Produce the records below again, word for word, but stop after the line that contains "ogromnymi rezultatami. Fizjoterapeuci".
*** GIVEN DATA Section Begins ***
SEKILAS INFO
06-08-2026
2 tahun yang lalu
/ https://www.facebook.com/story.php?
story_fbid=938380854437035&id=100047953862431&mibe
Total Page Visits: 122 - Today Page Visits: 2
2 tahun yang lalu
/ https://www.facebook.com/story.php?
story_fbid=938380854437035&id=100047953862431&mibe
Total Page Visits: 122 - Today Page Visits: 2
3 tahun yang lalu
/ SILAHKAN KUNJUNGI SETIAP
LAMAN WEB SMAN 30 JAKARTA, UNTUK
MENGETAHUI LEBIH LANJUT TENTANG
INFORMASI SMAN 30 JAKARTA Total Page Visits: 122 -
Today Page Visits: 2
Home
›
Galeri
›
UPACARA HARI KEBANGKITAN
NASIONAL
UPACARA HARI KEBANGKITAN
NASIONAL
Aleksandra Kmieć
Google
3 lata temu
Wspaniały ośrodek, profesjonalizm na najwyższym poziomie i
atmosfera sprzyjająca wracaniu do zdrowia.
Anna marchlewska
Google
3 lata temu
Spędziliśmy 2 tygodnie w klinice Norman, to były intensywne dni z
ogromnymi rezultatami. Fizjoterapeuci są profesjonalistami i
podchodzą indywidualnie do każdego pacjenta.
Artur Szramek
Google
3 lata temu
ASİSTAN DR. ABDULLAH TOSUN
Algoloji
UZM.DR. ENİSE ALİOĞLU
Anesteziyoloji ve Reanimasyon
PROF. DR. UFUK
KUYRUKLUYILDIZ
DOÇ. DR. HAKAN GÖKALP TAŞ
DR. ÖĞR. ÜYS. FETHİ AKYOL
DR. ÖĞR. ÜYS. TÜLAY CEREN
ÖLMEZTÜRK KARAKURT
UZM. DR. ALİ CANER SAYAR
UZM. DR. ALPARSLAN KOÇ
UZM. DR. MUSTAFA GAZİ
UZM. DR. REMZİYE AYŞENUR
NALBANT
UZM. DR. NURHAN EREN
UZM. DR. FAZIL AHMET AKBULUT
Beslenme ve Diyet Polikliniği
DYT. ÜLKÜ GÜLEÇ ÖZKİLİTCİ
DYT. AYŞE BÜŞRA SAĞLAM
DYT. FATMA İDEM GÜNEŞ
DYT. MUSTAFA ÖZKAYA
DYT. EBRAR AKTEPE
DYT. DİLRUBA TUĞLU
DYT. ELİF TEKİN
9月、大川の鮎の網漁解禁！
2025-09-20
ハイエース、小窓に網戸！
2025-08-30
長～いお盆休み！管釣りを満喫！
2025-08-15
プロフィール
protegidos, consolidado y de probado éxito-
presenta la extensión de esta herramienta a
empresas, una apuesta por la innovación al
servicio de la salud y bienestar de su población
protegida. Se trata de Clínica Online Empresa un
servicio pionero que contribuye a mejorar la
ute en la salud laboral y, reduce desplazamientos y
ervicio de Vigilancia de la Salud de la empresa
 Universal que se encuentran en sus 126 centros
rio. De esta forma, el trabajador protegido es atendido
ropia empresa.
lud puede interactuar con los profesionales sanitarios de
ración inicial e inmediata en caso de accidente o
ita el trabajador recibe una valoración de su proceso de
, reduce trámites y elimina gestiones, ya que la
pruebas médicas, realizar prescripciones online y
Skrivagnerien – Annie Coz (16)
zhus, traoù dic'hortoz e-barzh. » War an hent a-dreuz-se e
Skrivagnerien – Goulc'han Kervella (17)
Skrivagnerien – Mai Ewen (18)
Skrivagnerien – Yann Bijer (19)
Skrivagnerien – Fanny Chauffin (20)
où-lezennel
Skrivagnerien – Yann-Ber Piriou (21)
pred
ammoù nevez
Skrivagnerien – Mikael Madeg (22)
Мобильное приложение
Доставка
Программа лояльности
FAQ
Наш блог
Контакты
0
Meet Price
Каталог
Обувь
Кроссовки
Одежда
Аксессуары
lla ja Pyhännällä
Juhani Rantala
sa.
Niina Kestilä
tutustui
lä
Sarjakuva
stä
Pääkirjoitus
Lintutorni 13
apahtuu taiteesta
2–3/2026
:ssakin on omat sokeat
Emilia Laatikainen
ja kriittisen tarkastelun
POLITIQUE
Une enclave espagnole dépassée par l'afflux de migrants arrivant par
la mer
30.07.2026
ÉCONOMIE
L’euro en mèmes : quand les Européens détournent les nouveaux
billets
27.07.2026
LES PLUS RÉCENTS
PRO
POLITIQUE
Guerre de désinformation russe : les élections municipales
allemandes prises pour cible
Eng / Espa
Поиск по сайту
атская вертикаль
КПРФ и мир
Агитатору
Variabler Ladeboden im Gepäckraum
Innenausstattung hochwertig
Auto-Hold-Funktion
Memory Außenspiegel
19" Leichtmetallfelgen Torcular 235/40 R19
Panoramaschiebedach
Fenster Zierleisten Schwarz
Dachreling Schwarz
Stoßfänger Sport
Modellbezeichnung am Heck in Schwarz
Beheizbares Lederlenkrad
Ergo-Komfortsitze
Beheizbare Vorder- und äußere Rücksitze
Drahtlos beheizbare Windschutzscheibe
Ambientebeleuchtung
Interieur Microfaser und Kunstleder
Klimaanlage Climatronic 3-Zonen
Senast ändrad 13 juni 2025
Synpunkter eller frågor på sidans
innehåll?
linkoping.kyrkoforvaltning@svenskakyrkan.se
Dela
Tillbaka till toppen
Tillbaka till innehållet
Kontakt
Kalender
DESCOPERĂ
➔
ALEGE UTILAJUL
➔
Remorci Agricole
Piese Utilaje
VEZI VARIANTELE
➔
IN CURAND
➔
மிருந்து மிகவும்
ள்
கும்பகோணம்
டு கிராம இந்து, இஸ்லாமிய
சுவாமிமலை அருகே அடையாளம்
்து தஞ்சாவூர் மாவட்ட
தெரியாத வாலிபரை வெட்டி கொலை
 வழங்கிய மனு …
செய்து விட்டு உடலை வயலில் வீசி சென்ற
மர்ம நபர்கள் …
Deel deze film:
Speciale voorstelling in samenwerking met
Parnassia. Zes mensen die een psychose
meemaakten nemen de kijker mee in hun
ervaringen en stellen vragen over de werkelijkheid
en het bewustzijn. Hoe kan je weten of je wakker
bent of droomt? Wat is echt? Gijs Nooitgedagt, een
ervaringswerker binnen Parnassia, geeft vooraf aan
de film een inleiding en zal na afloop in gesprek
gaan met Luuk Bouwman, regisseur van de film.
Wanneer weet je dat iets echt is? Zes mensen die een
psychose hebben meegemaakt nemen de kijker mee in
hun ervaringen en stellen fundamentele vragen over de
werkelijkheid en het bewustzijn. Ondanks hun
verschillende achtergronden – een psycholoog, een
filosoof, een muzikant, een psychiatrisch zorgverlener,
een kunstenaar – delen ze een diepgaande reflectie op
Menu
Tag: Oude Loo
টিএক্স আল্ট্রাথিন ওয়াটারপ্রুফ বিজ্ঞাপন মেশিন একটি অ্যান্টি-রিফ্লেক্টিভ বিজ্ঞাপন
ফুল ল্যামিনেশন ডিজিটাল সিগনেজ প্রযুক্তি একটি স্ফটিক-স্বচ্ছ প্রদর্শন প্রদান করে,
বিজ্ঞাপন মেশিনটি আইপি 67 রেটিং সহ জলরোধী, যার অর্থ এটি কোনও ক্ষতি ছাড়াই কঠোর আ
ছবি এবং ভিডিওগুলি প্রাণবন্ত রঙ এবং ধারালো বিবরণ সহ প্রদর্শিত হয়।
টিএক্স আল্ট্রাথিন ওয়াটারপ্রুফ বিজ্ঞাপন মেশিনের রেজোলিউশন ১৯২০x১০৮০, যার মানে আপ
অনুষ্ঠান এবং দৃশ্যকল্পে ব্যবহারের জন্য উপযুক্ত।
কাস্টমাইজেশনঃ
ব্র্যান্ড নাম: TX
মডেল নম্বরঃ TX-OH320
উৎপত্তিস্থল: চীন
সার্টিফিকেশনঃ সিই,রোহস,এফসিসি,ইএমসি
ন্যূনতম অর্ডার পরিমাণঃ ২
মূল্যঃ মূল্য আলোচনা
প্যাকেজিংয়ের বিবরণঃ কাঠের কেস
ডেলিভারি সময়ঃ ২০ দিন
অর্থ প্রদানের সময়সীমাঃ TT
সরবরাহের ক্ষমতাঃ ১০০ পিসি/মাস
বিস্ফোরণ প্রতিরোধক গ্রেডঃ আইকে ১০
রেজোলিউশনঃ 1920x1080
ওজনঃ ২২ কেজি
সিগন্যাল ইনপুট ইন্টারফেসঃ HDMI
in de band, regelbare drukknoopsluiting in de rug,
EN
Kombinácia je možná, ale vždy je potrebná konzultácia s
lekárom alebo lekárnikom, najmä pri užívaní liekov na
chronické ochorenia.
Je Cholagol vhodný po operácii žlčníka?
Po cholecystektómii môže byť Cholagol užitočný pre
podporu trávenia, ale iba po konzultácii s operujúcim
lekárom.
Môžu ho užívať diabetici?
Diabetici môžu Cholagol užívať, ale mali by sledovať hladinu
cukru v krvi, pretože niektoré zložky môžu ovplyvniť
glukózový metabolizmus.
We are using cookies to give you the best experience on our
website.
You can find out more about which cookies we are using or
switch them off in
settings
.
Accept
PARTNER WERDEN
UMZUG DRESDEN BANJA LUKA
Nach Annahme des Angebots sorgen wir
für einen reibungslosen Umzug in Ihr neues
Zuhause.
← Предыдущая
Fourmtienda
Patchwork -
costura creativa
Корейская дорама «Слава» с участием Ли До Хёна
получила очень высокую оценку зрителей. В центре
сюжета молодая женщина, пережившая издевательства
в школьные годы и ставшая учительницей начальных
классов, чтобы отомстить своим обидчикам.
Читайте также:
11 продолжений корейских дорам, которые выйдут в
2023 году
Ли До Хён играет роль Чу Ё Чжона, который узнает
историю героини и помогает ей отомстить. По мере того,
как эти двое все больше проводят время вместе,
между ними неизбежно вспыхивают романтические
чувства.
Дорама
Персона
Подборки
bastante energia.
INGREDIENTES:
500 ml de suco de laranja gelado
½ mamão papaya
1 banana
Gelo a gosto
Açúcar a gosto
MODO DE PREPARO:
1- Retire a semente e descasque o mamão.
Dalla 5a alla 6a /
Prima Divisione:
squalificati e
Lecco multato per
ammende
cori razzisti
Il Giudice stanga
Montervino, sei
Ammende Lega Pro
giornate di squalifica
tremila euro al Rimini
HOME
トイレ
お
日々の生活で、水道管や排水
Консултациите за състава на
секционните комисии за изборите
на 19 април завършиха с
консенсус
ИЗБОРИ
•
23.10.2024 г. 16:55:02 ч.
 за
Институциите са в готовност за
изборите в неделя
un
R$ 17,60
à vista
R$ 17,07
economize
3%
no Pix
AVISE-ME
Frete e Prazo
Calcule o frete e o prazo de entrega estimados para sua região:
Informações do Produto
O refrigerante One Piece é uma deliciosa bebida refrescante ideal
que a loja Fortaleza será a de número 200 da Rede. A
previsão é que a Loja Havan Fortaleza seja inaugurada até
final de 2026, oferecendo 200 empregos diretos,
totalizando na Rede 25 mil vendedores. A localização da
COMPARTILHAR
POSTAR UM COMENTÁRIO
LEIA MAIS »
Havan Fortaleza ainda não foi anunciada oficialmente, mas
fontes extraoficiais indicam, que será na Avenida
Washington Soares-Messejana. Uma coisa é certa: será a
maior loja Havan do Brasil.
*** GIVEN DATA Section Ends ***
## RESPONSE BELOW
SEKILAS INFO
06-08-2026
2 tahun yang lalu
/ https://www.facebook.com/story.php?
story_fbid=938380854437035&id=100047953862431&mibe
Total Page Visits: 122 - Today Page Visits: 2
2 tahun yang lalu
/ https://www.facebook.com/story.php?
story_fbid=938380854437035&id=100047953862431&mibe
Total Page Visits: 122 - Today Page Visits: 2
3 tahun yang lalu
/ SILAHKAN KUNJUNGI SETIAP
LAMAN WEB SMAN 30 JAKARTA, UNTUK
MENGETAHUI LEBIH LANJUT TENTANG
INFORMASI SMAN 30 JAKARTA Total Page Visits: 122 -
Today Page Visits: 2
Home
›
Galeri
›
UPACARA HARI KEBANGKITAN
NASIONAL
UPACARA HARI KEBANGKITAN
NASIONAL
Aleksandra Kmieć
Google
3 lata temu
Wspaniały ośrodek, profesjonalizm na najwyższym poziomie i
atmosfera sprzyjająca wracaniu do zdrowia.
Anna marchlewska
Google
3 lata temu
Spędziliśmy 2 tygodnie w klinice Norman, to były intensywne dni z
ogromnymi rezultatami. Fizjoterapeuci są profesjonalistami i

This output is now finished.